When you business is new and expanding, the likelihood is that you may need to relocate in the future, especially if your business grows quickly, or if you gather the funds to move to a more sought after location.
When To Rent: As a new business you'll probably not have the funding available for a commercial mortgage, as deposit payments of between 25 to 50 percent can be required. It's a totally different ball game to residential property mortgages because it's riskier for the lender. Although it's a long term investment, you need a big sum up front in the first place, which isn't easy for a business that is very young and still building their assets.
Fixing your property expenses so you know what is required monthly is another advantage of taking out a commercial loan to buy your business property. Removing the risks of rent variation can help with budgeting and help keep control over probably one of your company's biggest costs. Interest payments on a commercial mortgage are classified as a legitimate business expense.

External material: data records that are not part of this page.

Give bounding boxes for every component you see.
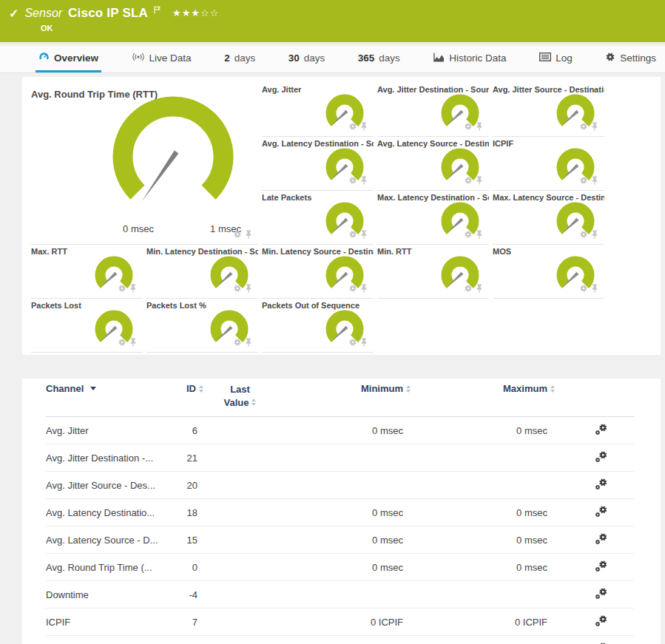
channel-settings-icon[interactable] (595, 614, 608, 629)
channel-name: Avg. Jitter Source - Des... (46, 472, 164, 499)
channel-id: 20 (164, 472, 205, 499)
pin-icon[interactable] (360, 174, 368, 188)
gear-icon[interactable] (118, 336, 126, 350)
channel-settings-icon[interactable] (595, 450, 608, 465)
gear-icon[interactable] (348, 121, 357, 134)
column-header-last-value[interactable]: LastValue (205, 379, 275, 417)
sensor-header: ✓ Sensor Cisco IP SLA ★★★☆☆ OK (0, 0, 665, 42)
pin-icon[interactable] (476, 282, 483, 296)
sensor-type-label: Sensor (24, 7, 62, 20)
gear-icon[interactable] (233, 282, 242, 296)
pin-icon[interactable] (360, 121, 368, 134)
gear-icon[interactable] (579, 174, 588, 188)
tab-overview[interactable]: Overview (36, 46, 101, 72)
pin-icon[interactable] (591, 174, 598, 188)
gear-icon[interactable] (464, 282, 473, 296)
status-check-icon: ✓ (9, 7, 18, 21)
channel-settings-icon[interactable] (595, 532, 608, 547)
channel-name: Avg. Round Trip Time (... (46, 554, 164, 581)
channel-settings-icon[interactable] (595, 560, 608, 574)
pin-icon[interactable] (360, 336, 368, 350)
gauge-cell: Packets Lost (31, 299, 143, 353)
pin-icon[interactable] (476, 121, 483, 134)
channel-name: Avg. Latency Destinatio... (46, 499, 164, 526)
column-header-minimum[interactable]: Minimum (275, 379, 412, 417)
tab-settings[interactable]: Settings (602, 46, 659, 72)
table-row: Avg. Jitter Source - Des...20 (46, 472, 634, 499)
gear-icon[interactable] (233, 336, 242, 350)
pin-icon[interactable] (591, 282, 598, 296)
table-row: Downtime-4 (46, 581, 634, 609)
table-row: Avg. Jitter Destination -...21 (46, 444, 634, 472)
table-row: Late Packets110 #0 # (46, 636, 634, 644)
gear-icon[interactable] (579, 282, 588, 296)
channel-settings-icon[interactable] (595, 505, 608, 520)
last-value-header-line2: Value (224, 396, 249, 410)
pin-icon[interactable] (476, 174, 483, 188)
sensor-title: Cisco IP SLA (68, 6, 148, 21)
channel-id: 6 (164, 417, 205, 444)
gear-icon[interactable] (464, 228, 473, 242)
pin-icon[interactable] (245, 336, 252, 350)
tab-30-days[interactable]: 30 days (286, 46, 328, 72)
priority-flag-icon[interactable] (154, 4, 161, 17)
channel-last-value (205, 444, 275, 472)
gear-icon[interactable] (348, 228, 357, 242)
pin-icon[interactable] (360, 282, 368, 296)
gear-icon[interactable] (348, 174, 357, 188)
channel-last-value (205, 581, 275, 609)
priority-stars[interactable]: ★★★☆☆ (172, 7, 219, 18)
gauge-cell: Packets Out of Sequence (262, 299, 374, 353)
gear-icon[interactable] (579, 228, 588, 242)
pin-icon[interactable] (129, 336, 137, 350)
channel-id: 11 (164, 636, 205, 644)
gear-icon[interactable] (464, 121, 473, 134)
channel-last-value (205, 499, 275, 526)
gauge-cell: Avg. Jitter Destination - Source (377, 83, 489, 137)
pin-icon[interactable] (245, 282, 252, 296)
channel-maximum: 0 msec (412, 554, 556, 581)
tab-30-days-value: 30 (288, 52, 300, 64)
gauge-cell: Avg. Jitter (262, 83, 374, 137)
tab-settings-label: Settings (620, 52, 656, 64)
channel-name: ICPIF (46, 609, 164, 636)
tab-historic-data-label: Historic Data (449, 52, 506, 64)
channel-minimum: 0 ICPIF (275, 609, 412, 636)
tab-2-days[interactable]: 2 days (221, 46, 258, 72)
channel-settings-icon[interactable] (595, 423, 608, 438)
gauge-cell: Avg. Latency Destination - So... (262, 137, 374, 191)
stars-filled[interactable]: ★★★ (172, 7, 200, 18)
tab-log[interactable]: Log (536, 46, 575, 72)
channel-minimum: 0 msec (275, 417, 412, 444)
channel-id: 18 (164, 499, 205, 526)
channel-settings-icon[interactable] (595, 587, 608, 602)
log-list-icon (539, 52, 551, 64)
column-header-maximum[interactable]: Maximum (412, 379, 556, 417)
tab-365-days[interactable]: 365 days (355, 46, 403, 72)
pin-icon[interactable] (129, 282, 137, 296)
gear-icon[interactable] (348, 282, 357, 296)
channel-id: 7 (164, 609, 205, 636)
pin-icon[interactable] (360, 228, 368, 242)
channel-maximum: 0 ICPIF (412, 609, 556, 636)
gear-icon[interactable] (118, 282, 126, 296)
pin-icon[interactable] (591, 228, 598, 242)
table-row: Avg. Round Trip Time (...00 msec0 msec (46, 554, 634, 581)
gear-icon[interactable] (348, 336, 357, 350)
column-header-id[interactable]: ID (164, 379, 205, 417)
pin-icon[interactable] (591, 121, 598, 134)
stars-empty[interactable]: ☆☆ (200, 7, 219, 18)
column-header-channel[interactable]: Channel (46, 379, 164, 417)
gear-icon[interactable] (233, 228, 242, 242)
pin-icon[interactable] (476, 228, 483, 242)
tab-historic-data[interactable]: Historic Data (430, 46, 509, 72)
tab-live-data-label: Live Data (149, 52, 192, 64)
gear-icon[interactable] (464, 174, 473, 188)
settings-gear-icon (605, 52, 615, 64)
tab-live-data[interactable]: Live Data (129, 46, 195, 72)
pin-icon[interactable] (245, 228, 252, 242)
tab-log-label: Log (556, 52, 573, 64)
channel-minimum (275, 472, 412, 499)
channel-settings-icon[interactable] (595, 478, 608, 492)
gear-icon[interactable] (579, 121, 588, 134)
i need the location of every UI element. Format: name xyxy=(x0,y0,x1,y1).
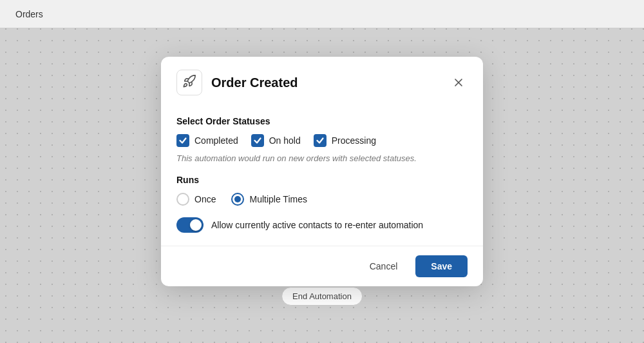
radio-once-circle xyxy=(176,193,189,206)
statuses-helper-text: This automation would run on new orders … xyxy=(176,153,468,163)
radio-multiple-inner xyxy=(234,196,241,202)
radio-multiple-label: Multiple Times xyxy=(249,194,307,204)
radio-once-label: Once xyxy=(194,194,216,204)
radio-multiple-circle xyxy=(231,193,244,206)
toggle-label: Allow currently active contacts to re-en… xyxy=(211,220,423,230)
toggle-thumb xyxy=(190,219,202,231)
statuses-section-label: Select Order Statuses xyxy=(176,116,468,126)
checkbox-on-hold-label: On hold xyxy=(269,135,301,146)
runs-label: Runs xyxy=(176,175,468,185)
checkbox-completed[interactable]: Completed xyxy=(176,134,238,147)
checkbox-on-hold[interactable]: On hold xyxy=(251,134,301,147)
modal-close-button[interactable] xyxy=(450,74,468,92)
toggle-row: Allow currently active contacts to re-en… xyxy=(176,217,468,233)
radio-multiple[interactable]: Multiple Times xyxy=(231,193,307,206)
modal: Order Created Select Order Statuses C xyxy=(161,57,483,286)
checkbox-completed-label: Completed xyxy=(194,135,238,146)
save-button[interactable]: Save xyxy=(415,255,468,277)
modal-body: Select Order Statuses Completed xyxy=(161,106,483,246)
checkbox-processing-label: Processing xyxy=(332,135,376,146)
radio-once[interactable]: Once xyxy=(176,193,216,206)
radio-row: Once Multiple Times xyxy=(176,193,468,206)
toggle-track[interactable] xyxy=(176,217,204,233)
checkbox-processing-box xyxy=(314,134,327,147)
runs-section: Runs Once Multiple Times xyxy=(176,175,468,206)
modal-icon-container xyxy=(176,70,202,95)
statuses-checkboxes-row: Completed On hold xyxy=(176,134,468,147)
modal-footer: Cancel Save xyxy=(161,246,483,286)
rocket-icon xyxy=(182,74,196,91)
cancel-button[interactable]: Cancel xyxy=(359,256,408,277)
modal-overlay: Order Created Select Order Statuses C xyxy=(0,0,644,343)
checkbox-completed-box xyxy=(176,134,189,147)
checkbox-processing[interactable]: Processing xyxy=(314,134,376,147)
modal-header: Order Created xyxy=(161,57,483,106)
modal-title: Order Created xyxy=(211,75,450,90)
checkbox-on-hold-box xyxy=(251,134,264,147)
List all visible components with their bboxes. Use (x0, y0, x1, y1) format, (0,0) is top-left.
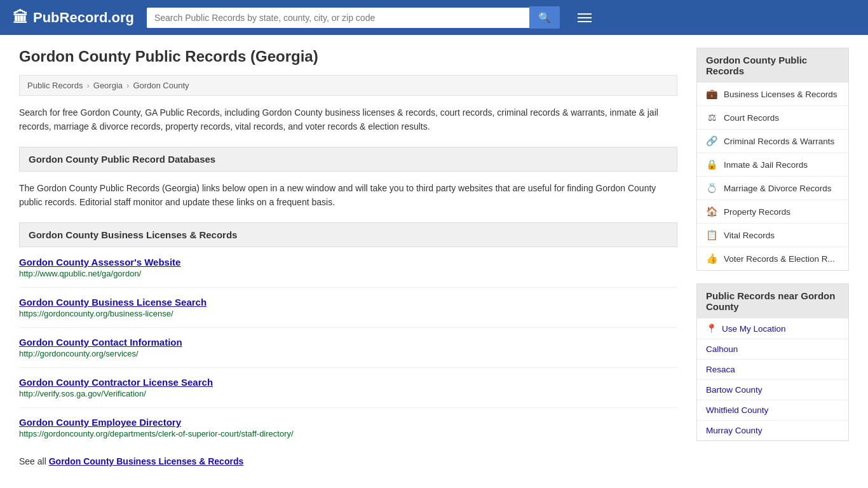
inmate-icon: 🔒 (706, 159, 717, 170)
logo-text: PubRecord.org (33, 10, 134, 26)
business-icon: 💼 (706, 88, 717, 100)
nearby-bartow[interactable]: Bartow County (697, 380, 848, 400)
record-item-3: Gordon County Contractor License Search … (19, 377, 677, 408)
record-title-2[interactable]: Gordon County Contact Information (19, 337, 677, 348)
nearby-title: Public Records near Gordon County (697, 284, 848, 318)
record-title-0[interactable]: Gordon County Assessor's Website (19, 257, 677, 268)
sidebar-public-records-title: Gordon County Public Records (697, 48, 848, 83)
menu-button[interactable] (573, 11, 597, 25)
nearby-section: Public Records near Gordon County 📍 Use … (696, 283, 849, 441)
breadcrumb-georgia[interactable]: Georgia (93, 81, 123, 90)
nearby-murray[interactable]: Murray County (697, 421, 848, 440)
intro-text: Search for free Gordon County, GA Public… (19, 105, 677, 134)
sidebar-item-label-voter: Voter Records & Election R... (724, 254, 835, 264)
record-title-4[interactable]: Gordon County Employee Directory (19, 417, 677, 428)
sidebar-item-property[interactable]: 🏠 Property Records (697, 200, 848, 224)
court-icon: ⚖ (706, 112, 717, 123)
search-input[interactable] (147, 8, 529, 28)
nearby-whitfield[interactable]: Whitfield County (697, 400, 848, 421)
record-item-4: Gordon County Employee Directory https:/… (19, 417, 677, 447)
public-records-section: Gordon County Public Records 💼 Business … (696, 48, 849, 271)
logo-icon: 🏛 (13, 9, 28, 27)
nearby-use-location[interactable]: 📍 Use My Location (697, 318, 848, 339)
sidebar-item-label-criminal: Criminal Records & Warrants (724, 137, 834, 146)
record-url-2: http://gordoncounty.org/services/ (19, 349, 677, 358)
nearby-resaca[interactable]: Resaca (697, 360, 848, 380)
sidebar-item-vital[interactable]: 📋 Vital Records (697, 224, 848, 247)
nearby-bartow-label: Bartow County (706, 385, 763, 395)
sidebar-item-label-business: Business Licenses & Records (724, 90, 837, 99)
site-logo[interactable]: 🏛 PubRecord.org (13, 9, 134, 27)
breadcrumb: Public Records › Georgia › Gordon County (19, 75, 677, 96)
databases-text: The Gordon County Public Records (Georgi… (19, 181, 677, 210)
sidebar-item-voter[interactable]: 👍 Voter Records & Election R... (697, 247, 848, 270)
breadcrumb-county: Gordon County (133, 81, 189, 90)
category-header: Gordon County Business Licenses & Record… (19, 222, 677, 247)
record-item-1: Gordon County Business License Search ht… (19, 297, 677, 328)
sidebar: Gordon County Public Records 💼 Business … (696, 48, 849, 466)
search-bar: 🔍 (147, 6, 560, 29)
record-title-1[interactable]: Gordon County Business License Search (19, 297, 677, 308)
record-title-3[interactable]: Gordon County Contractor License Search (19, 377, 677, 388)
voter-icon: 👍 (706, 253, 717, 264)
sidebar-item-inmate[interactable]: 🔒 Inmate & Jail Records (697, 153, 848, 177)
sidebar-item-label-inmate: Inmate & Jail Records (724, 160, 808, 170)
sidebar-item-label-marriage: Marriage & Divorce Records (724, 184, 832, 193)
databases-header: Gordon County Public Record Databases (19, 147, 677, 172)
record-url-3: http://verify.sos.ga.gov/Verification/ (19, 389, 677, 398)
sidebar-item-label-property: Property Records (724, 207, 790, 217)
nearby-murray-label: Murray County (706, 426, 763, 435)
see-all-link[interactable]: Gordon County Business Licenses & Record… (49, 456, 244, 466)
sidebar-item-marriage[interactable]: 💍 Marriage & Divorce Records (697, 177, 848, 200)
see-all: See all Gordon County Business Licenses … (19, 456, 677, 466)
nearby-resaca-label: Resaca (706, 365, 735, 374)
record-url-4: https://gordoncounty.org/departments/cle… (19, 429, 677, 438)
location-pin-icon: 📍 (706, 323, 717, 334)
record-url-1: https://gordoncounty.org/business-licens… (19, 309, 677, 318)
sidebar-item-business[interactable]: 💼 Business Licenses & Records (697, 83, 848, 106)
page-title: Gordon County Public Records (Georgia) (19, 48, 677, 65)
sidebar-item-court[interactable]: ⚖ Court Records (697, 106, 848, 130)
criminal-icon: 🔗 (706, 135, 717, 147)
nearby-calhoun[interactable]: Calhoun (697, 339, 848, 360)
sidebar-item-label-vital: Vital Records (724, 231, 775, 240)
marriage-icon: 💍 (706, 182, 717, 194)
property-icon: 🏠 (706, 206, 717, 217)
record-item-0: Gordon County Assessor's Website http://… (19, 257, 677, 288)
vital-icon: 📋 (706, 229, 717, 241)
nearby-calhoun-label: Calhoun (706, 344, 738, 354)
record-item-2: Gordon County Contact Information http:/… (19, 337, 677, 368)
sidebar-item-label-court: Court Records (724, 113, 779, 123)
nearby-location-label: Use My Location (722, 324, 786, 334)
breadcrumb-public-records[interactable]: Public Records (27, 81, 83, 90)
records-list: Gordon County Assessor's Website http://… (19, 257, 677, 447)
nearby-whitfield-label: Whitfield County (706, 405, 768, 415)
sidebar-item-criminal[interactable]: 🔗 Criminal Records & Warrants (697, 130, 848, 153)
record-url-0: http://www.qpublic.net/ga/gordon/ (19, 269, 677, 278)
content-area: Gordon County Public Records (Georgia) P… (19, 48, 677, 466)
search-button[interactable]: 🔍 (529, 6, 560, 29)
see-all-text: See all (19, 456, 46, 466)
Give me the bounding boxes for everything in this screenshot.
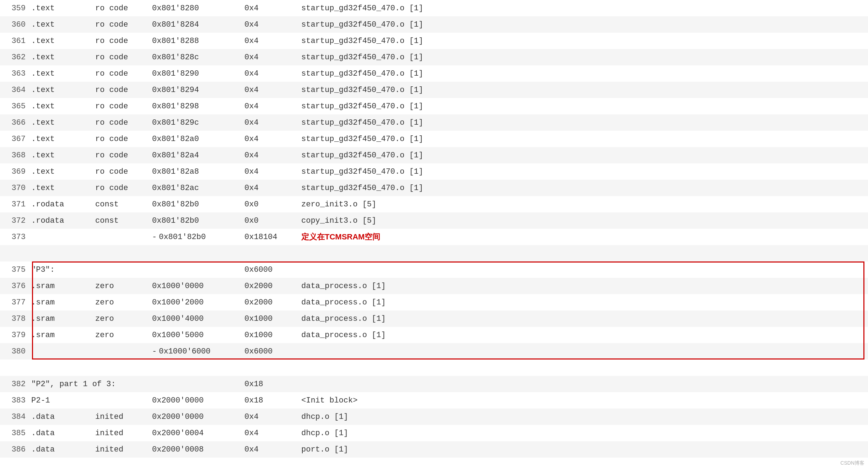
- table-row: 379 .sramzero0x1000'50000x1000data_proce…: [0, 327, 868, 343]
- section-name: "P2", part 1 of 3:: [28, 376, 92, 392]
- line-number: 379: [0, 327, 28, 343]
- address: 0x801'8298: [149, 98, 242, 114]
- line-number: 359: [0, 0, 28, 16]
- line-number: 371: [0, 196, 28, 212]
- size: 0x4: [242, 0, 298, 16]
- source-file: data_process.o [1]: [298, 327, 868, 343]
- table-row: 370.textro code0x801'82ac0x4startup_gd32…: [0, 180, 868, 196]
- line-number: 369: [0, 163, 28, 180]
- section-name: .text: [28, 163, 92, 180]
- address: 0x801'8284: [149, 16, 242, 33]
- address: 0x1000'5000: [149, 327, 242, 343]
- line-number: 360: [0, 16, 28, 33]
- section-name: .sram: [28, 294, 92, 310]
- table-row: 360.textro code0x801'82840x4startup_gd32…: [0, 16, 868, 33]
- size: 0x4: [242, 409, 298, 425]
- section-name: "P3":: [28, 261, 92, 278]
- line-number: 384: [0, 409, 28, 425]
- table-row: 371.rodataconst0x801'82b00x0zero_init3.o…: [0, 196, 868, 212]
- address: 0x1000'4000: [149, 310, 242, 327]
- section-name: .text: [28, 114, 92, 131]
- table-row: [0, 245, 868, 261]
- size: 0x4: [242, 33, 298, 49]
- address: 0x2000'0000: [149, 392, 242, 409]
- size: 0x4: [242, 425, 298, 441]
- section-name: .data: [28, 441, 92, 458]
- address: [149, 376, 242, 392]
- address: 0x1000'0000: [149, 278, 242, 294]
- table-row: [0, 360, 868, 376]
- table-row: 362.textro code0x801'828c0x4startup_gd32…: [0, 49, 868, 65]
- section-name: .text: [28, 180, 92, 196]
- table-row: 386 .datainited0x2000'00080x4port.o [1]: [0, 441, 868, 458]
- source-file: zero_init3.o [5]: [298, 196, 868, 212]
- section-type: ro code: [92, 98, 149, 114]
- size: 0x18104: [242, 229, 298, 245]
- table-row: 382"P2", part 1 of 3:0x18: [0, 376, 868, 392]
- address: 0x2000'0008: [149, 441, 242, 458]
- section-type: [92, 261, 149, 278]
- source-file: startup_gd32f450_470.o [1]: [298, 82, 868, 98]
- line-number: 383: [0, 392, 28, 409]
- size: 0x4: [242, 180, 298, 196]
- source-file: 定义在TCMSRAM空间: [298, 229, 868, 245]
- size: 0x4: [242, 441, 298, 458]
- address: 0x801'82ac: [149, 180, 242, 196]
- section-name: .text: [28, 98, 92, 114]
- table-row: 372.rodataconst0x801'82b00x0copy_init3.o…: [0, 212, 868, 229]
- section-name: .text: [28, 131, 92, 147]
- code-table: 359.textro code0x801'82800x4startup_gd32…: [0, 0, 868, 458]
- code-view: 359.textro code0x801'82800x4startup_gd32…: [0, 0, 868, 458]
- source-file: startup_gd32f450_470.o [1]: [298, 98, 868, 114]
- size: 0x18: [242, 376, 298, 392]
- size: 0x2000: [242, 278, 298, 294]
- section-type: ro code: [92, 163, 149, 180]
- size: 0x4: [242, 147, 298, 163]
- section-type: ro code: [92, 49, 149, 65]
- source-file: startup_gd32f450_470.o [1]: [298, 114, 868, 131]
- line-number: 365: [0, 98, 28, 114]
- section-name: [28, 229, 92, 245]
- size: 0x4: [242, 65, 298, 82]
- table-row: 365.textro code0x801'82980x4startup_gd32…: [0, 98, 868, 114]
- source-file: startup_gd32f450_470.o [1]: [298, 0, 868, 16]
- line-number: 362: [0, 49, 28, 65]
- line-number: 380: [0, 343, 28, 360]
- source-file: [298, 376, 868, 392]
- source-file: data_process.o [1]: [298, 310, 868, 327]
- section-name: [28, 343, 92, 360]
- address: 0x2000'0004: [149, 425, 242, 441]
- source-file: copy_init3.o [5]: [298, 212, 868, 229]
- section-name: .text: [28, 82, 92, 98]
- section-name: .data: [28, 425, 92, 441]
- section-type: ro code: [92, 180, 149, 196]
- size: 0x4: [242, 131, 298, 147]
- size: 0x6000: [242, 343, 298, 360]
- size: 0x0: [242, 212, 298, 229]
- source-file: port.o [1]: [298, 441, 868, 458]
- size: 0x4: [242, 49, 298, 65]
- line-number: 386: [0, 441, 28, 458]
- address: 0x801'82b0: [149, 196, 242, 212]
- section-type: [92, 343, 149, 360]
- size: 0x4: [242, 82, 298, 98]
- section-type: zero: [92, 310, 149, 327]
- section-name: P2-1: [28, 392, 92, 409]
- size: 0x0: [242, 196, 298, 212]
- address: 0x801'828c: [149, 49, 242, 65]
- source-file: dhcp.o [1]: [298, 409, 868, 425]
- main-container: 359.textro code0x801'82800x4startup_gd32…: [0, 0, 868, 470]
- table-row: 368.textro code0x801'82a40x4startup_gd32…: [0, 147, 868, 163]
- section-type: const: [92, 196, 149, 212]
- source-file: <Init block>: [298, 392, 868, 409]
- section-name: .rodata: [28, 196, 92, 212]
- section-type: ro code: [92, 82, 149, 98]
- source-file: startup_gd32f450_470.o [1]: [298, 33, 868, 49]
- source-file: dhcp.o [1]: [298, 425, 868, 441]
- table-row: 373-0x801'82b00x18104定义在TCMSRAM空间: [0, 229, 868, 245]
- section-type: const: [92, 212, 149, 229]
- size: 0x18: [242, 392, 298, 409]
- line-number: 382: [0, 376, 28, 392]
- line-number: 364: [0, 82, 28, 98]
- address: -0x1000'6000: [149, 343, 242, 360]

By renting, you can be far more adaptable as a business too - so for instance if you suddenly boom overnight and need to get a bigger office or factory, you can do so much quicker and easier than if you had a mortgage. Selling old premises and buying new ones is a lengthy process and means that you are far more 'tied in' than if you are simply renting when you can usually give 2-4 weeks notice and get on with the move.
Buying Commercial Property and Commercial Mortgages: Buying a commercial property has the advantage that every mortgage payment means that the company owns more and more of the property, rather than it being dead money if you are renting. Property is an excellent investment as the value increases, this increasing the business asset value. Mortgage payment can often be lower than rental costs too if you can get a good interest rate.
Mortgage payments made for commercial property by a business are also allowed as an expense for tax purposes so you can actually get some money back and/or pay less tax, which of course is always a plus. For company directors, you can often also buy a property through certain pension plans, although it would be best to speak to a financial adviser before making such a decision as the process can be complicated and carries certain risks.
Renting provides a more flexible option should your business need to move, expand or contract. Businesses that suddenly need to expand or contract can find it easier to do so if their premises are rented than if owned. In summary relocating is much easier to manage if you rent premises than own them.
The only downside is that commercial mortgages often require a large deposit, but if the capital is there that won't be a problem. Depending on your company's situation and the building being purchased, the deposit can be up to 50% of the property value. You'll also need to be quite sure that you will be happy where you are as the costs of relocating will be very high compared with those of moving from one rented property to another.
Deciding to rent your business premises or to buy with a commercial mortgage will depend very much on the specific needs of your business. Taking into account the above points will help you come to the right decision for your business.